» **EXERCISE OBJECTIVE**:
Scan the entries below, and for each line that includes the word "дерева", make a copy.

** THE DATA follows **

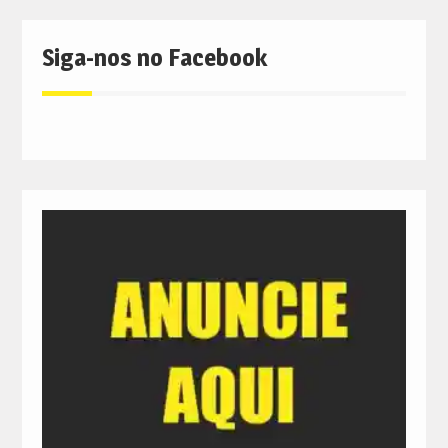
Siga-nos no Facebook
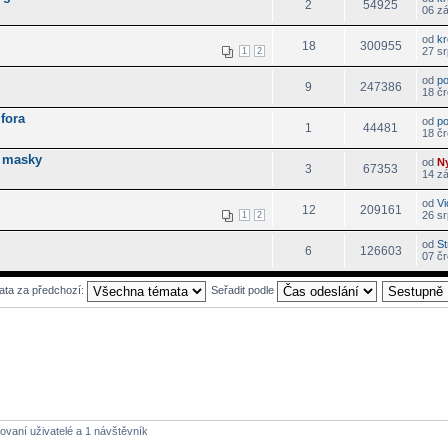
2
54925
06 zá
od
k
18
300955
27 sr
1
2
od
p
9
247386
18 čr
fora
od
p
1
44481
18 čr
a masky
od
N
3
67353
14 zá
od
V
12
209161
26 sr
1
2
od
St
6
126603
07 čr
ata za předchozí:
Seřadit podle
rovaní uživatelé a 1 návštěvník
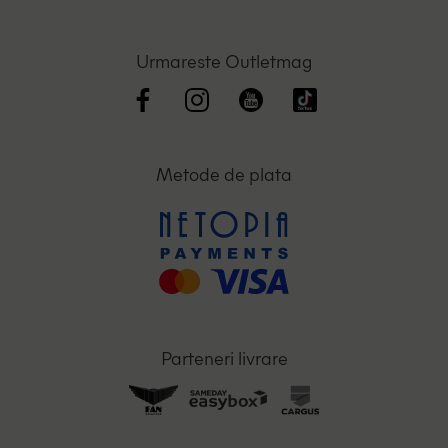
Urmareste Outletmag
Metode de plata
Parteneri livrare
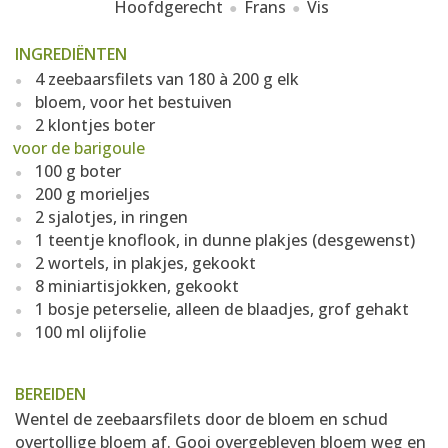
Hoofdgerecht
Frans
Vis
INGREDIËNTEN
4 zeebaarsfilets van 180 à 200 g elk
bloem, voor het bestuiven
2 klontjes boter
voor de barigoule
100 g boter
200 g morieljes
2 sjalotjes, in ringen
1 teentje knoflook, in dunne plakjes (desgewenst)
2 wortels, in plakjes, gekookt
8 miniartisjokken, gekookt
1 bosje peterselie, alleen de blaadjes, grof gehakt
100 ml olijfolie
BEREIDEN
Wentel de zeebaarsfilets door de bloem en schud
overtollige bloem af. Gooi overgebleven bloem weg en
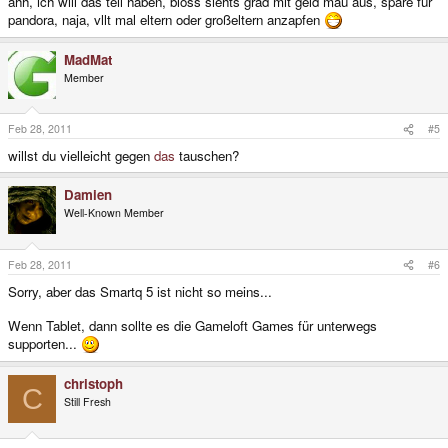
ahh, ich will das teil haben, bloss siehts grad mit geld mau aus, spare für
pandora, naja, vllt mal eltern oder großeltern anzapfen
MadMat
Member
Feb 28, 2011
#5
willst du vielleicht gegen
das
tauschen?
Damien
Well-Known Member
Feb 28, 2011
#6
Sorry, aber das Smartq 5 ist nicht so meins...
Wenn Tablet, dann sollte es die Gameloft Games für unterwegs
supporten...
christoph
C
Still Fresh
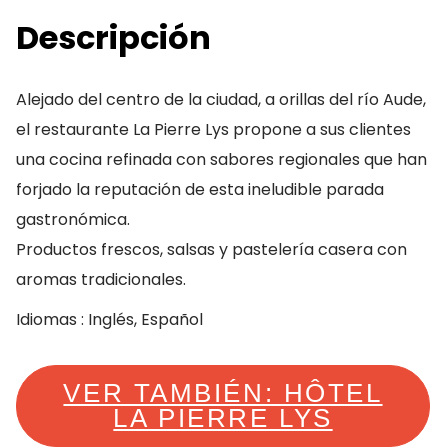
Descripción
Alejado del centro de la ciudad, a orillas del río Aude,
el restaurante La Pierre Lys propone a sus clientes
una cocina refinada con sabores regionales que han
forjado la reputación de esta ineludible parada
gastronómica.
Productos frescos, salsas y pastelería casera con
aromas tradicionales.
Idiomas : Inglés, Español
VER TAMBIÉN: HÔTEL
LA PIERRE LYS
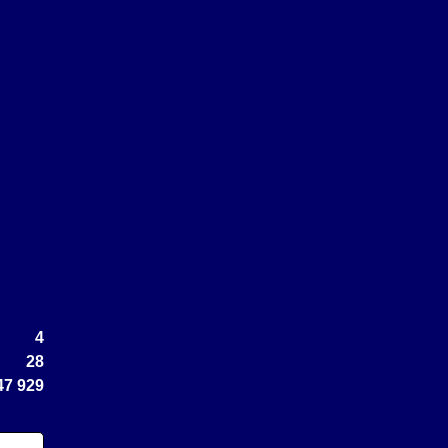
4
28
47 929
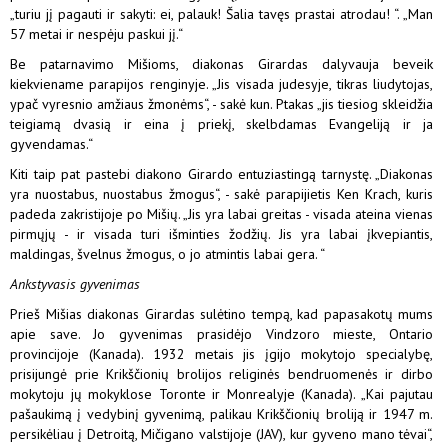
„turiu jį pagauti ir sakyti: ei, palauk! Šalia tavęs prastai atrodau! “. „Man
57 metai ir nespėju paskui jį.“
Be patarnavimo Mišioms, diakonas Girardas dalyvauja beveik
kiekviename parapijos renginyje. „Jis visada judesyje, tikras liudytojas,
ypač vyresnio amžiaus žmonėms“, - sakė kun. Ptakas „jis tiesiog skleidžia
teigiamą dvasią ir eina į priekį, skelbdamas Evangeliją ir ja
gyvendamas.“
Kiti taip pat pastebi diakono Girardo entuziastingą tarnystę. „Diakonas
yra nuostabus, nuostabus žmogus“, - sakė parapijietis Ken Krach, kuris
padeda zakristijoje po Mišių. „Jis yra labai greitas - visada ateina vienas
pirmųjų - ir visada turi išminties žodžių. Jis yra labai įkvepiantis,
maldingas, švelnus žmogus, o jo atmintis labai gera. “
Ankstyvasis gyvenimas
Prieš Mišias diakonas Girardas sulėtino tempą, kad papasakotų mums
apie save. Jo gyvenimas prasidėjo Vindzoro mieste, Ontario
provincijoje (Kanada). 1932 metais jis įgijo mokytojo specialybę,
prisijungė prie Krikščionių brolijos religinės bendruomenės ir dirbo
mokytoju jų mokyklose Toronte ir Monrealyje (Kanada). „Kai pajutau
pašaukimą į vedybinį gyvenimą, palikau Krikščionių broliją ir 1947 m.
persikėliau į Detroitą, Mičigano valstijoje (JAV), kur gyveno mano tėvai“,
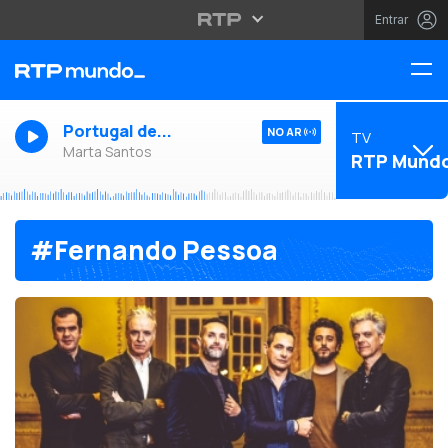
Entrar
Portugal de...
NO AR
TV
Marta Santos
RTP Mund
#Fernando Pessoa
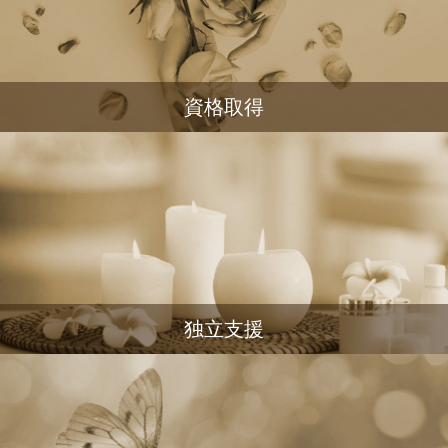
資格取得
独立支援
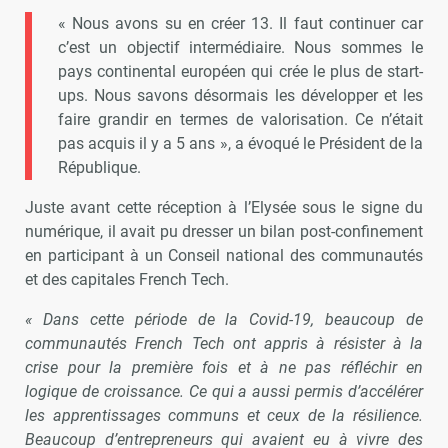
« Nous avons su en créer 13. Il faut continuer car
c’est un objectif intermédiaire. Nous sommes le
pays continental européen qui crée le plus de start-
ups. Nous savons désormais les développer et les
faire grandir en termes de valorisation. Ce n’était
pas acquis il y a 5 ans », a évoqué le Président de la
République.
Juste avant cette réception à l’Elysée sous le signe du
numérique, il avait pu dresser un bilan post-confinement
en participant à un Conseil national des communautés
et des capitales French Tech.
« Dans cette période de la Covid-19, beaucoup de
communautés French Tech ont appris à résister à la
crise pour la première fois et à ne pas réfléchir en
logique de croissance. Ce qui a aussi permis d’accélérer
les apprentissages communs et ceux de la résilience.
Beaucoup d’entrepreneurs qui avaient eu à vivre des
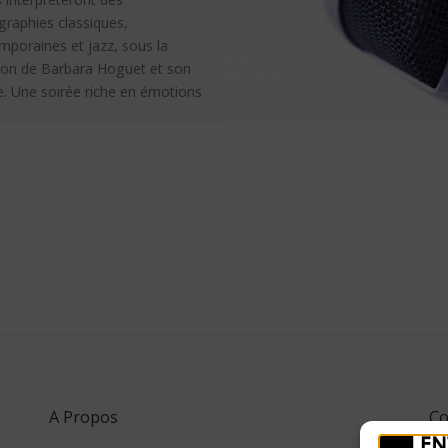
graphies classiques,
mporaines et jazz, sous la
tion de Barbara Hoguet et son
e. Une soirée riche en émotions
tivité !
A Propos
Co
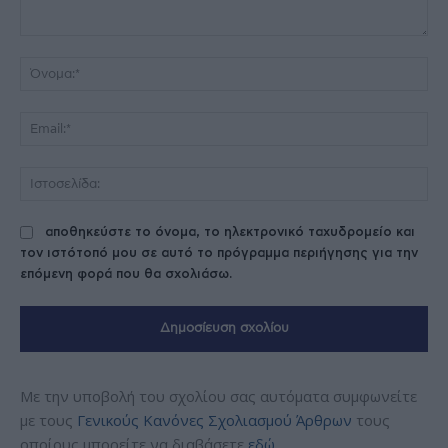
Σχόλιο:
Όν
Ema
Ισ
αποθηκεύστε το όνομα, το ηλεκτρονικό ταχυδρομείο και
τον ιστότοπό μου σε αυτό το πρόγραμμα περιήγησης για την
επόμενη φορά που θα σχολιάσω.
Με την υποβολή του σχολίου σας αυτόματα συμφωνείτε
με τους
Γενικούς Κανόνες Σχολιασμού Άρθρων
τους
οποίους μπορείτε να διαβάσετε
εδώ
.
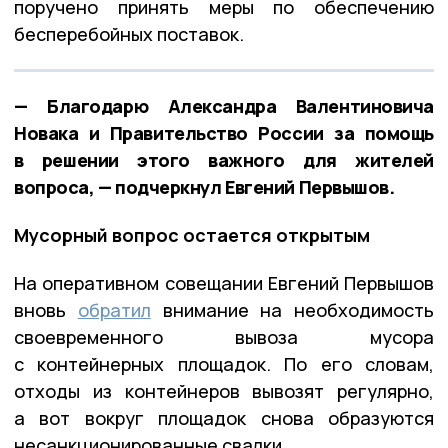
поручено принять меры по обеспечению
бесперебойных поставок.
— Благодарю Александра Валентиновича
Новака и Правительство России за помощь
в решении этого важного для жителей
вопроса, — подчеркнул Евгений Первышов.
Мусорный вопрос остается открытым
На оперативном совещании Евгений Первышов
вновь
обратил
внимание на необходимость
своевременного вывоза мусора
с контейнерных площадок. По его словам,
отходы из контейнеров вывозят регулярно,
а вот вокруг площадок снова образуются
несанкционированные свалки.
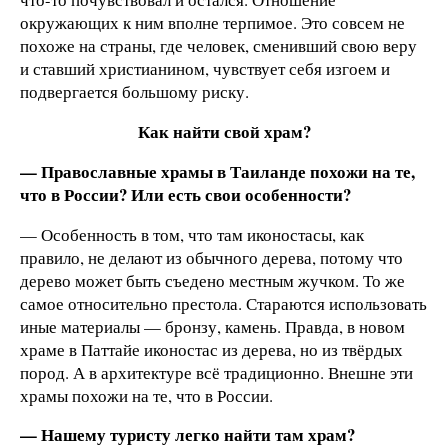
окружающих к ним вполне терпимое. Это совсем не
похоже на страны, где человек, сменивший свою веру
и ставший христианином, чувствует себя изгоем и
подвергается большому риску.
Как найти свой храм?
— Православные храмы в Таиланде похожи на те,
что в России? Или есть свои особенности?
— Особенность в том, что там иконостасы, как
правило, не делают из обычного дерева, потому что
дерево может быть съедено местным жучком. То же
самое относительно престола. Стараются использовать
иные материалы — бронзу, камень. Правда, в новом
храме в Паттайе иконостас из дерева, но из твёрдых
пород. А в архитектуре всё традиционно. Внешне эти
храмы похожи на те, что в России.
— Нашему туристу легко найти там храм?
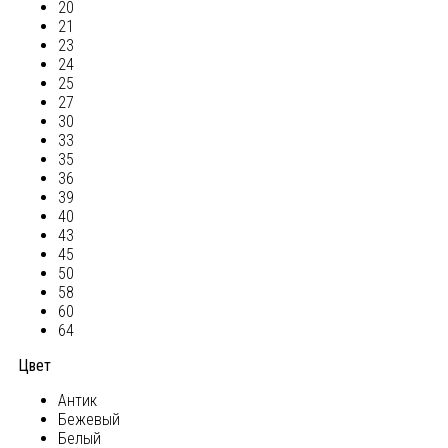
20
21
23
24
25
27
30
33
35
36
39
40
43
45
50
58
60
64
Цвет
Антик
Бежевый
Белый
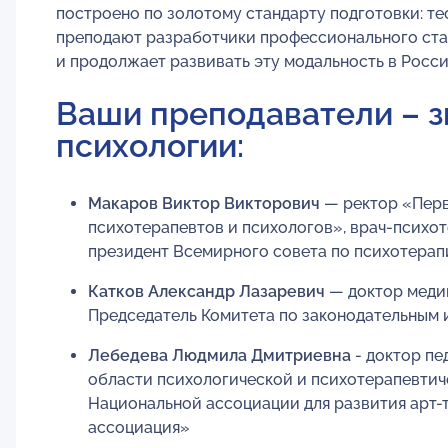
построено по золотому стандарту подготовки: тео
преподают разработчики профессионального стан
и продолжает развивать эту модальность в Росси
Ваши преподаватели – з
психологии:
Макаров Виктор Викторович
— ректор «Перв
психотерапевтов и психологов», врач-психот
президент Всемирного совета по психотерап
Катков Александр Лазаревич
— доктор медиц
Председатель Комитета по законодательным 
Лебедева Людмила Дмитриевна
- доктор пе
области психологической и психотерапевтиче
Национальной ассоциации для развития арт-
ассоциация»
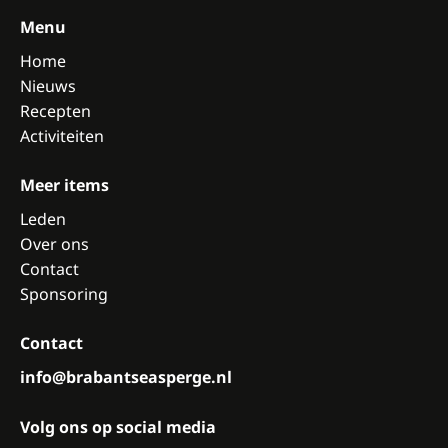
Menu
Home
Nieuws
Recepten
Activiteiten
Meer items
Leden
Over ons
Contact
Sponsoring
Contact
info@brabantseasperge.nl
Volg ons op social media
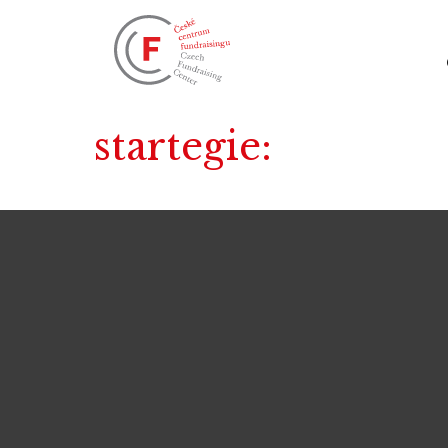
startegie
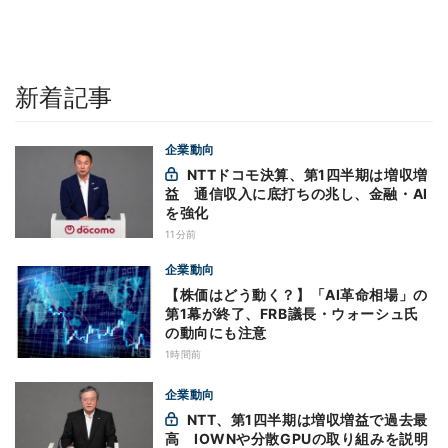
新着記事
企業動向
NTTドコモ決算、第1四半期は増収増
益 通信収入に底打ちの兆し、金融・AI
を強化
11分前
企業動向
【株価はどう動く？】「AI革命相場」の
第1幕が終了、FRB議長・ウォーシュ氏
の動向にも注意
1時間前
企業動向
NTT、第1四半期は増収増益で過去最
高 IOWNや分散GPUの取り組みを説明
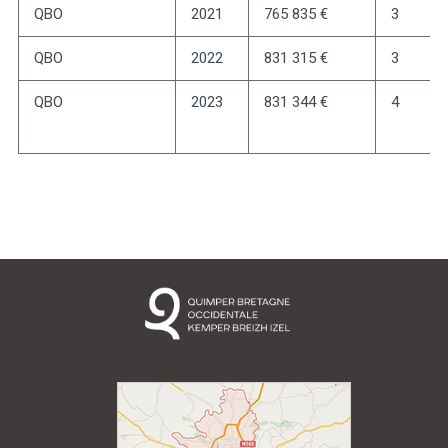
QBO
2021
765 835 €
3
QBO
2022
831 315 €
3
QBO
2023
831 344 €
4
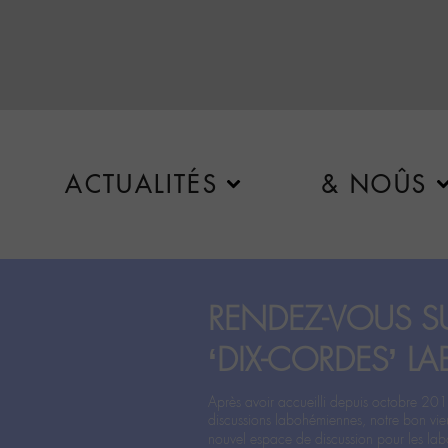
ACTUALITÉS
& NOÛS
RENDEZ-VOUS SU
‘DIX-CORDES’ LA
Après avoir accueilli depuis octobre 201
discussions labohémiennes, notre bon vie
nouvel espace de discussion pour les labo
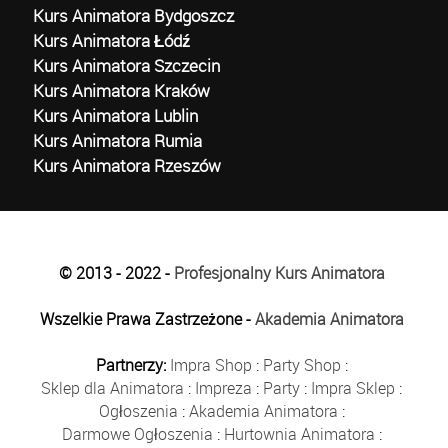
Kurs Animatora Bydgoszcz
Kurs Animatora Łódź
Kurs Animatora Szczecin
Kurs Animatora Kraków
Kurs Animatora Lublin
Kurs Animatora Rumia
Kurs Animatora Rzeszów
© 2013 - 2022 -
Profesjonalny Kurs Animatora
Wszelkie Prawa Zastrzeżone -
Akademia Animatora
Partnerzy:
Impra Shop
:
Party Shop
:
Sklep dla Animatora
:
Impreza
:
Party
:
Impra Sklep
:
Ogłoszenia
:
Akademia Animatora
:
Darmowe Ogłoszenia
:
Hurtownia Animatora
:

** End of THE DATA **

» **OUTPUT FOR THIS TASK**:
правило, не делают из обычного дерева, потому что
храме в Паттайе иконостас из дерева, но из твёрдых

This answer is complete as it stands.